It was here we would meet almost every day to sit out the teeming rains, the winter’s cold, the summer’s intense heat. It was here that we would arrive seeking refuge from the hormonal rages that often sent us running from the slammed doors of our parents' houses.  

It was here that we’d sit out those steaming, almost tropic, days; the little bit of underground coolness tinged with undertones of Love’s Baby Soft and urine. It was here, before us, that we’d stare through the mirage of heat past the houses that were still years away from being torn down and watch all the familiar faces of the neighborhood pass by.

The music of The Who, Yes, or E.L.O. blaring from the radio someone always carried with them as we set out for the Japanese Gardens at Prentice Hall, the cliffs of the Palisades, McFadden’s Pond, or the quarry.

The Lunch Box, its door propped open and fans whirring, secreting the fragrance of hamburgers, grilled cheese sandwiches and French fries; the idling motors of delivery trucks unloading bags of ice into Bobanell’s dual freezers that sat in the two-car parking lot; Holy Trinity’s church bells ringing at noon calling all the faithful to mid-day mass; Danny Wright’s fire boots slapping against the pavement to the beat of the siren as he ran from his house on Sixth Street through the Yellow Building parking lot to Firehouse No. 2 to catch the truck before it rolled.  

Summer evenings were when neighborhoods came alive.

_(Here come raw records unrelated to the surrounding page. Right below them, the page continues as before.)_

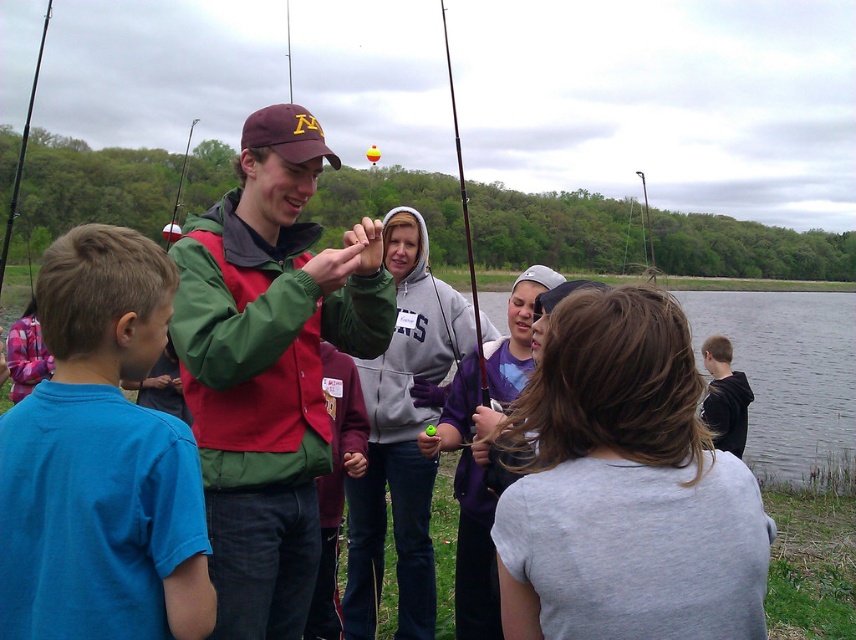 Question: Does smooth gray hoodie at center come in front of matte red jacket at center?

Choices:
 (A) yes
 (B) no

Answer: (A)

Question: From the image, what is the correct spatial relationship of dark gray hoodie at lower right in relation to black rod fishing pole at left?

Choices:
 (A) right
 (B) left

Answer: (A)

Question: Does green fabric jacket at center come in front of matte red jacket at center?

Choices:
 (A) no
 (B) yes

Answer: (B)

Question: Which point is closer to the camera?

Choices:
 (A) (648, 244)
 (B) (461, 573)

Answer: (B)

Question: Which point is closer to the camera taking this photo?

Choices:
 (A) (80, 470)
 (B) (161, 228)
 (C) (354, 401)

Answer: (A)

Question: Which point appears closest to the camera in this image?

Choices:
 (A) (307, 451)
 (B) (544, 266)
 (C) (643, 195)
 (D) (173, 202)

Answer: (A) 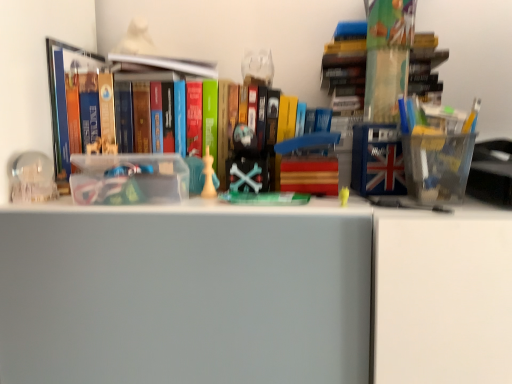 Question: From a real-world perspective, is white matte chess piece at center, the second toy from the left, located beneath transparent glass sphere at left, which appears as the 2th toy when viewed from the right?

Choices:
 (A) yes
 (B) no

Answer: (A)

Question: Can you confirm if white matte chess piece at center, the second toy from the left, is shorter than transparent glass sphere at left, the 1th toy when ordered from left to right?

Choices:
 (A) no
 (B) yes

Answer: (A)

Question: Considering the relative sizes of white matte chess piece at center, the second toy from the left, and transparent glass sphere at left, which appears as the 2th toy when viewed from the right, in the image provided, is white matte chess piece at center, the second toy from the left, taller than transparent glass sphere at left, which appears as the 2th toy when viewed from the right,?

Choices:
 (A) no
 (B) yes

Answer: (B)

Question: Is white matte chess piece at center, which appears as the first toy when viewed from the right, located outside transparent glass sphere at left, which appears as the 2th toy when viewed from the right?

Choices:
 (A) yes
 (B) no

Answer: (A)

Question: From a real-world perspective, is white matte chess piece at center, which appears as the first toy when viewed from the right, on top of transparent glass sphere at left, which appears as the 2th toy when viewed from the right?

Choices:
 (A) no
 (B) yes

Answer: (A)

Question: Is hardcover book at upper center, which is the first book from left to right, spatially inside translucent plastic container at upper right, which appears as the 1th book when viewed from the right, or outside of it?

Choices:
 (A) inside
 (B) outside

Answer: (B)

Question: Considering the relative positions of hardcover book at upper center, marked as the third book in a right-to-left arrangement, and translucent plastic container at upper right, placed as the third book when sorted from left to right, in the image provided, is hardcover book at upper center, marked as the third book in a right-to-left arrangement, to the left or to the right of translucent plastic container at upper right, placed as the third book when sorted from left to right,?

Choices:
 (A) right
 (B) left

Answer: (B)

Question: From a real-world perspective, relative to translucent plastic container at upper right, which appears as the 1th book when viewed from the right, is hardcover book at upper center, which is the first book from left to right, vertically above or below?

Choices:
 (A) below
 (B) above

Answer: (B)

Question: In the image, is hardcover book at upper center, which is the first book from left to right, positioned in front of or behind translucent plastic container at upper right, which appears as the 1th book when viewed from the right?

Choices:
 (A) behind
 (B) front

Answer: (A)

Question: Visually, is translucent plastic container at upper right, placed as the third book when sorted from left to right, positioned to the left or to the right of hardcover book at center, which is the 2th book from right to left?

Choices:
 (A) left
 (B) right

Answer: (B)

Question: In terms of size, does translucent plastic container at upper right, placed as the third book when sorted from left to right, appear bigger or smaller than hardcover book at center, which ranks as the 2th book in left-to-right order?

Choices:
 (A) big
 (B) small

Answer: (B)

Question: In the image, is translucent plastic container at upper right, which appears as the 1th book when viewed from the right, positioned in front of or behind hardcover book at center, which is the 2th book from right to left?

Choices:
 (A) front
 (B) behind

Answer: (A)

Question: Considering the positions of translucent plastic container at upper right, which appears as the 1th book when viewed from the right, and hardcover book at center, which ranks as the 2th book in left-to-right order, in the image, is translucent plastic container at upper right, which appears as the 1th book when viewed from the right, wider or thinner than hardcover book at center, which ranks as the 2th book in left-to-right order,?

Choices:
 (A) wide
 (B) thin

Answer: (B)

Question: Is transparent glass sphere at left, the 1th toy when ordered from left to right, taller or shorter than hardcover book at center, which ranks as the 2th book in left-to-right order?

Choices:
 (A) tall
 (B) short

Answer: (B)

Question: Does point (44, 170) appear closer or farther from the camera than point (69, 119)?

Choices:
 (A) farther
 (B) closer

Answer: (B) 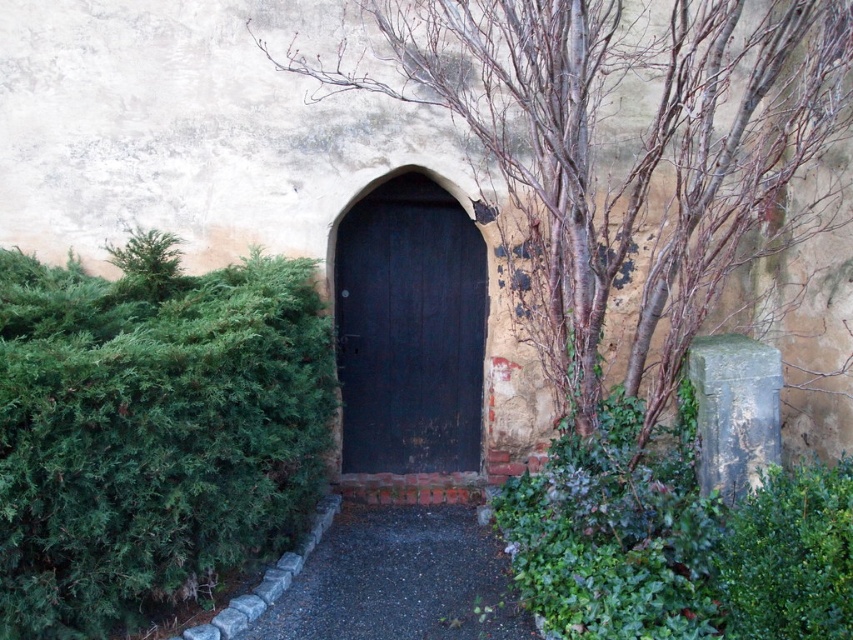 Question: Which object is the farthest from the bark textured tree at center?

Choices:
 (A) green leafy hedge at left
 (B) dark gravel path at center
 (C) dark wood door at center

Answer: (B)

Question: Which point appears farthest from the camera in this image?

Choices:
 (A) pos(140,342)
 (B) pos(625,237)
 (C) pos(329,602)
 (D) pos(434,352)

Answer: (D)

Question: Is bark textured tree at center further to the viewer compared to dark wood door at center?

Choices:
 (A) yes
 (B) no

Answer: (B)

Question: Which object appears closest to the camera in this image?

Choices:
 (A) green leafy hedge at left
 (B) bark textured tree at center

Answer: (A)

Question: Is bark textured tree at center to the right of dark wood door at center from the viewer's perspective?

Choices:
 (A) no
 (B) yes

Answer: (B)

Question: Is bark textured tree at center closer to the viewer compared to dark gravel path at center?

Choices:
 (A) yes
 (B) no

Answer: (A) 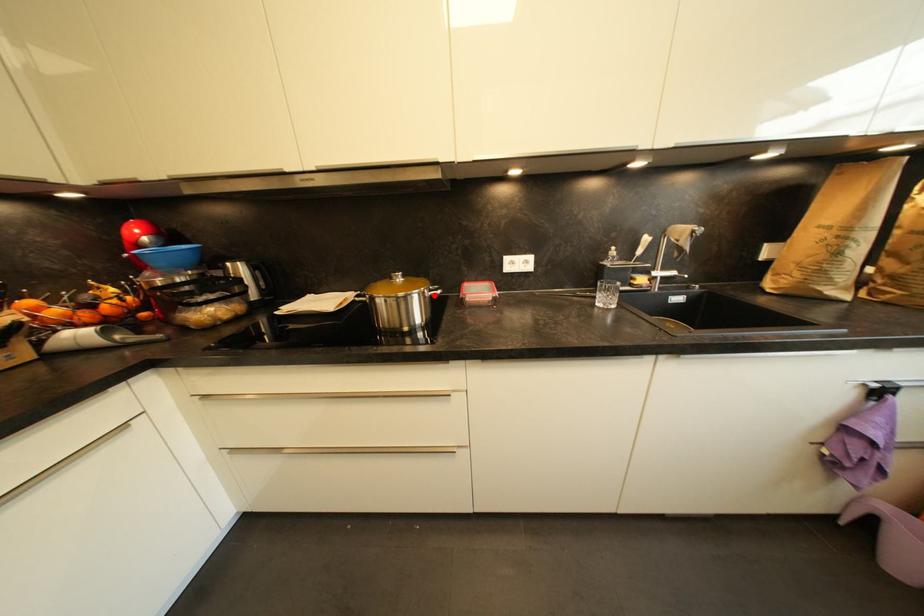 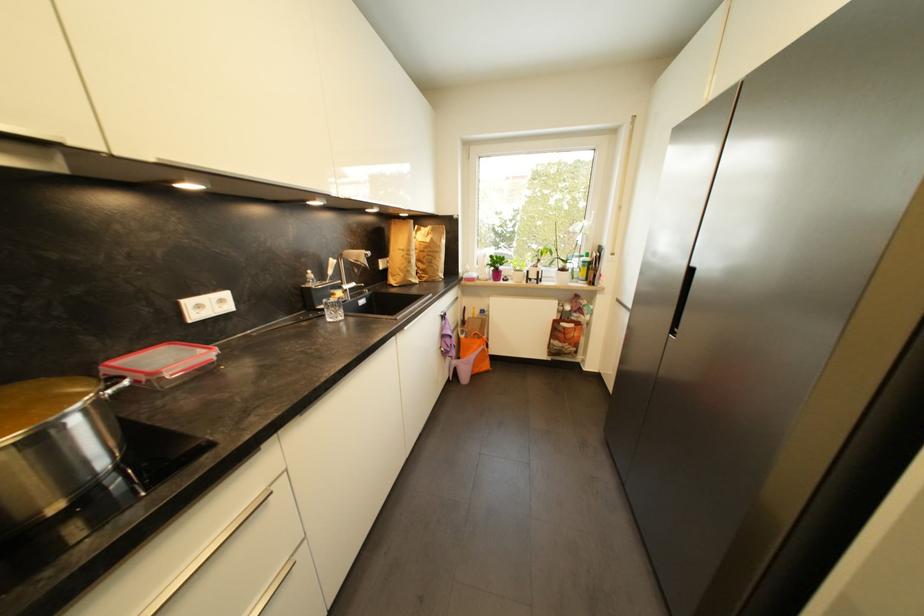 Find the pixel in the second image that matches the highlighted location in the first image.

(114, 394) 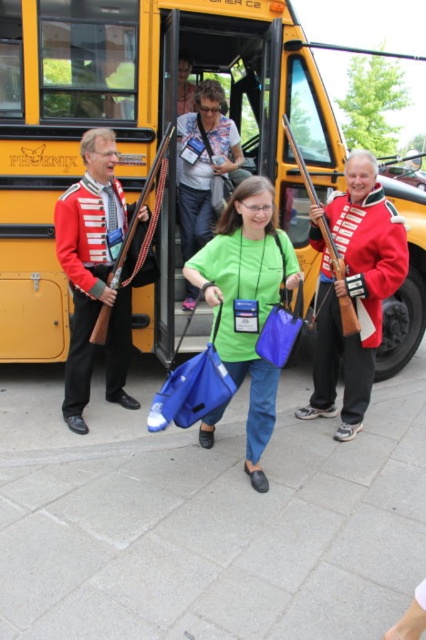 Question: Can you confirm if wooden rifle at left is positioned below wooden rifle at center?

Choices:
 (A) yes
 (B) no

Answer: (A)

Question: Which point appears closest to the camera in this image?

Choices:
 (A) (221, 380)
 (B) (288, 132)

Answer: (A)

Question: Can you confirm if red wool coat at right is positioned to the right of wooden rifle at center?

Choices:
 (A) yes
 (B) no

Answer: (A)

As adults gathered their lawn chairs in a neighbor’s yard sipping whiskey sours and gin and tonics, the children would chase each other down side streets and through backyards, while the teenagers would just drift unnoticeably away to attend to the congregation of their friends.

Summer nights were when we clutched our freedom and clasped our hands, hearts violently pounding, and ran as fast as we could across the Palisade Interstate Parkway to our spot on the edge of cliffs where we let our bare feet dangle over the rising tide below as bottles of beer passed from hand to hand.

Memories of those nights sepia tinted by the descending sun as it sliced the oncoming darkness with a kaleidoscope of colors that turned everything golden, if just for one powerful moment. Promising each other that no matter where life took us, this time, this place, would always be our home.  

To hear those voices again; to sit with those friends by the edge of the river as Manhattan taunted us with her outstretched arms; to know, as I do now, that even the dullest moment spent together was truly extraordinary: Suzanne Fallon, Mary Lutz, Wally Whitmer, Michael Stengel, John Stengel, Chip Zwernemann, Eddie Stalter, Scott and Steven Albericci, Jerry Getsos, Paul Bannon, Michael Dropps, and Taki who, one summer night long, long ago, never made it home from across the Palisade Interstate Parkway.

For all of us in Fort Lee, it doesn’t matter where we hung out; it doesn’t matter who we hung out with. It isn’t what we saw or what we did that stands out, although we all have memorable moments. It’s how we saw the world and the fact that everything of significance that we did, we did together with people destined to see us safely through those days—that’s what matters.

Never once did we consider that one day it would all be gone; that we’d go on to lesser friendships in foreign places.

And yet, at the same time that we were clinging to our short-lived past, we were also looking forward--clinging to futures we’d never recognize now.  

All the while taking for granted that the familiar landscape of our neighborhood would always be there to come home to; unaware that in 20 years, new buildings would rise and centuries-old trees would fall rendering our little piece of the world nearly unrecognizable.

Except for here, in the middle of cyberspace on the page of “I Grew Up In Fort Lee” where with the stroke of a key we can all come home again to our familiar neighborhoods. Where what was lost is found, where those who are dead still live, and where memory convinces us that we still have more tomorrows before us than behind us.